Have you ever “ridden the curve?”

If you’ve been in a tough university class, you’ll know what I mean. It’s an expression that refers to benefiting from a bell curve that pulls up your grade in order for the course to attain the average the professor is expecting.

In my daughter’s current law school experience, that same curve is used not only to bring some grades up, but to push some down. Pretty annoying if you are at the right-hand side of that bell.

I was a strong student, so was used to being at the upper end of most academic curves. But when a bell curve shows the chronology of adoption of a new technology rather than grades, I’m not usually at the leading edge. If a new Tesla or iPhone is being released, I’m not at the front of the line.

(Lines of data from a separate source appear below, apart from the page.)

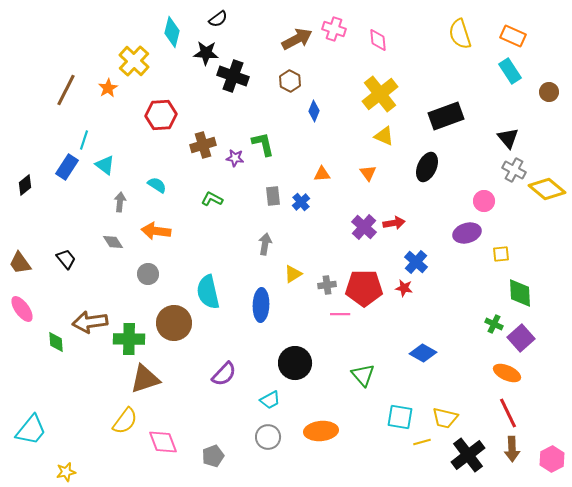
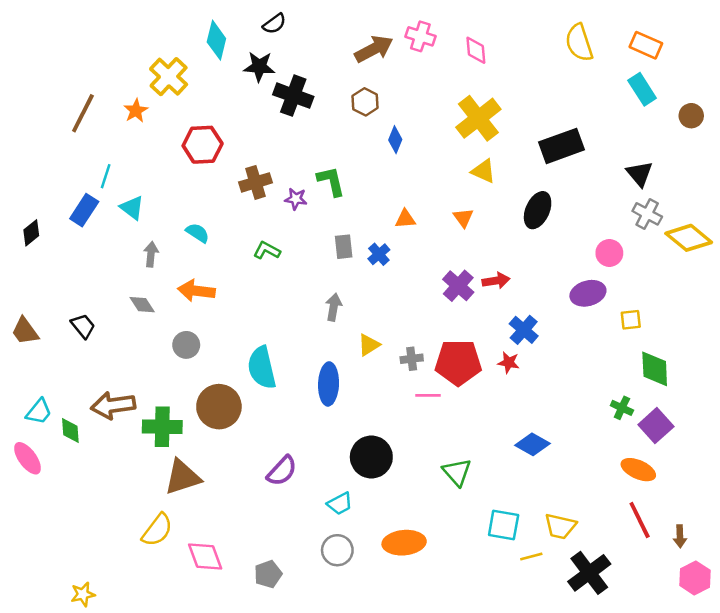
pink ellipse: (22, 309) -> (28, 458), moved
cyan trapezoid: (31, 430) -> (39, 412), moved, size x0.7
brown arrow: (512, 449) -> (680, 536), moved, size x0.7

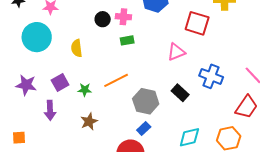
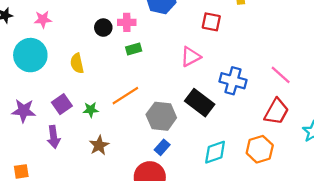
red square: (197, 23) -> (211, 22), size x0.7
black rectangle: (180, 93) -> (200, 103), size x1.4

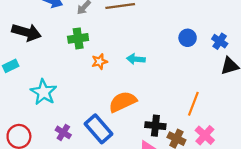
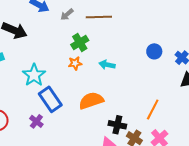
green cross: (78, 38) -> (80, 43), moved, turned -30
cyan star: (44, 92) -> (34, 75), moved
blue rectangle: (99, 129) -> (50, 99), moved

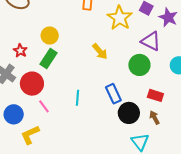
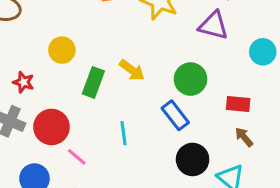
yellow arrow: (100, 51) -> (132, 70), moved
green rectangle: (49, 59) -> (93, 82), moved
green circle: (139, 65) -> (191, 79), moved
black circle: (129, 113) -> (193, 159), moved

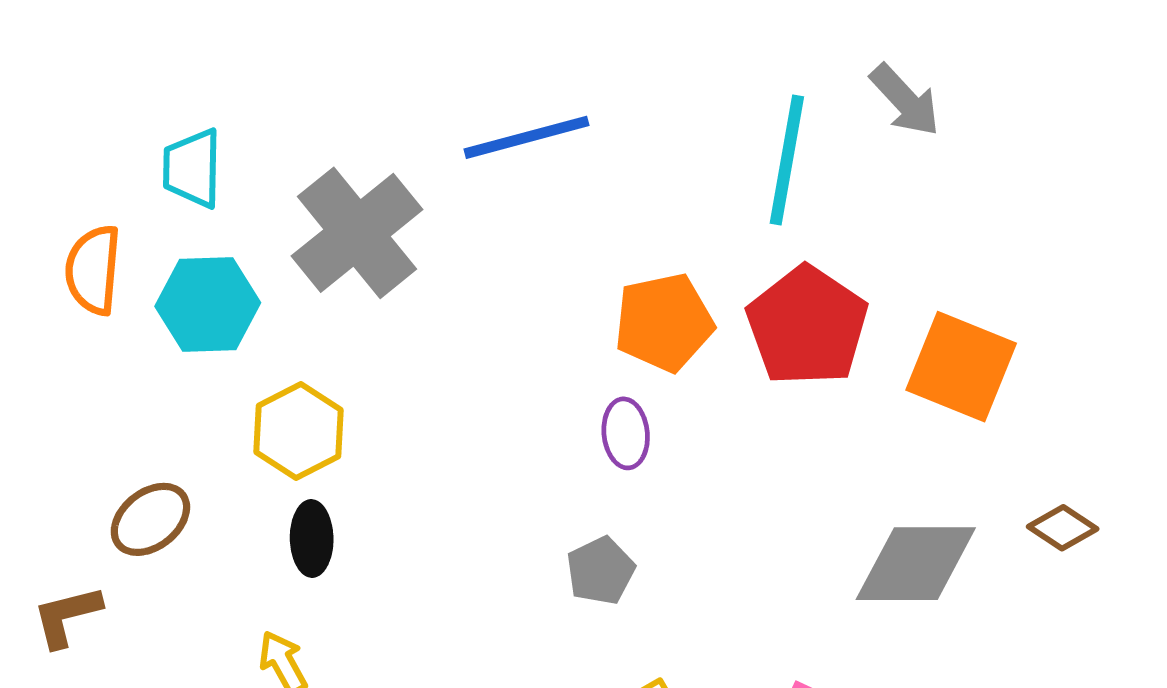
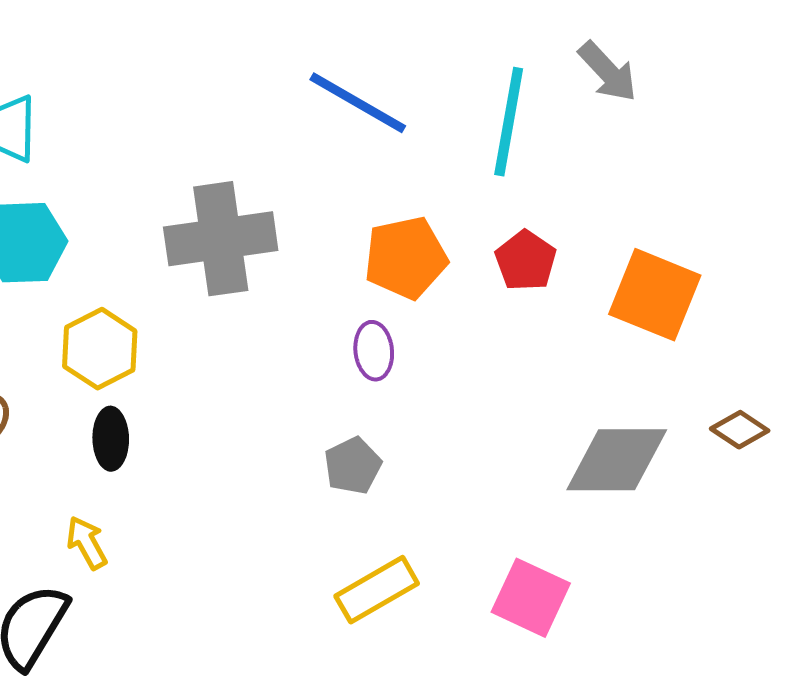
blue line: (527, 137) -> (358, 103), moved, turned 45
gray cross: (357, 233) -> (221, 239), moved, turned 31
red pentagon: (807, 326) -> (526, 261), size x0.6

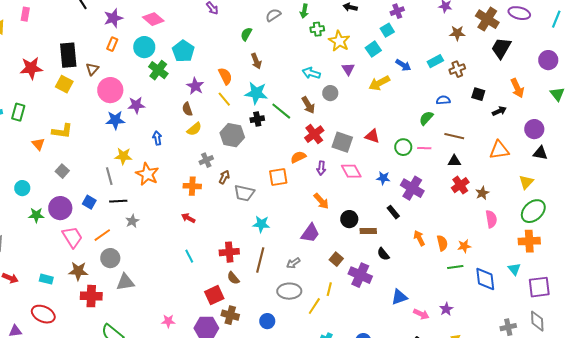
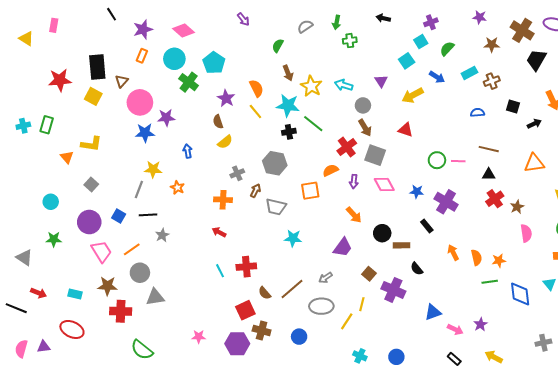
yellow star: (339, 41) -> (311, 86), moved
brown arrow: (308, 105) -> (365, 128), moved
green semicircle: (426, 118) -> (447, 49), moved
gray hexagon: (232, 135) -> (275, 163), moved
red triangle: (372, 136) -> (406, 130), moved
orange star: (147, 174) -> (177, 188), size x0.6
gray line: (109, 176) -> (139, 190), turned 36
green star: (36, 215) -> (54, 239), moved
red cross: (229, 252) -> (246, 267), moved
brown line: (260, 260) -> (292, 289), moved, turned 35

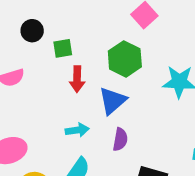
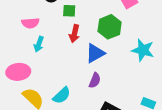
cyan arrow: (77, 130) -> (39, 44), moved, turned 105

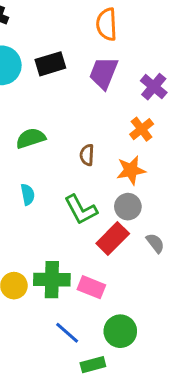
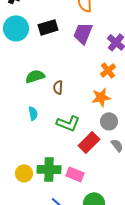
brown semicircle: (87, 155) -> (58, 87), moved
gray circle: (128, 207) -> (109, 121), moved
green L-shape: (81, 210) -> (68, 123), turned -40

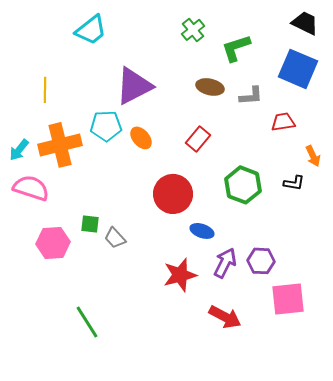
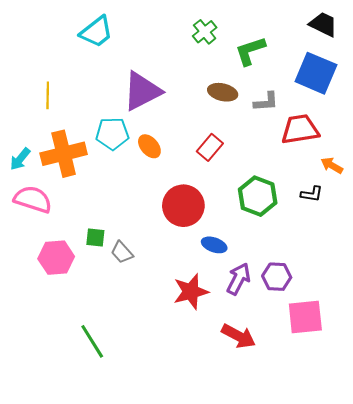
red trapezoid: (283, 122) -> (300, 129), size x1.5
orange arrow: (313, 156) -> (332, 165), turned 145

So it’s been an exciting and at times disconcerting learning curve to find myself among only a dozen people globally to embark on Level Two professional certification to use a new assessment tool called AQai to measure Adaptability Quotient.

Have you ever been among the first 12 people in the world to do something? Me neither.

Being an early adopter requires being willing to co-create and learn together because not everything is figured out. We put up with some glitches and bumps when not all elements have been road-tested. But it’s also exhilarating to know we’re among a very small group of people who have access to a tool with the power to transform the performance of individuals and teams.

How do I know?

The focus of the AQ tool is on helping people be more ready for the future of work. With global change happening at a pace, breadth and duration we’ve never experienced before (have you read about The Great Resignation, for example?), you likely don’t need me to convince you that adaptability is a critical skill. But if you’d like some evidence to support what we intuitively know, you can look to this recent McKinsey report that cites adaptability as the #1 determinant of employability in the future.

I want adaptability to be a skill that energizes rather than depletes us. It’s my hope that by being an early adopter, I can help many of you become early adapters.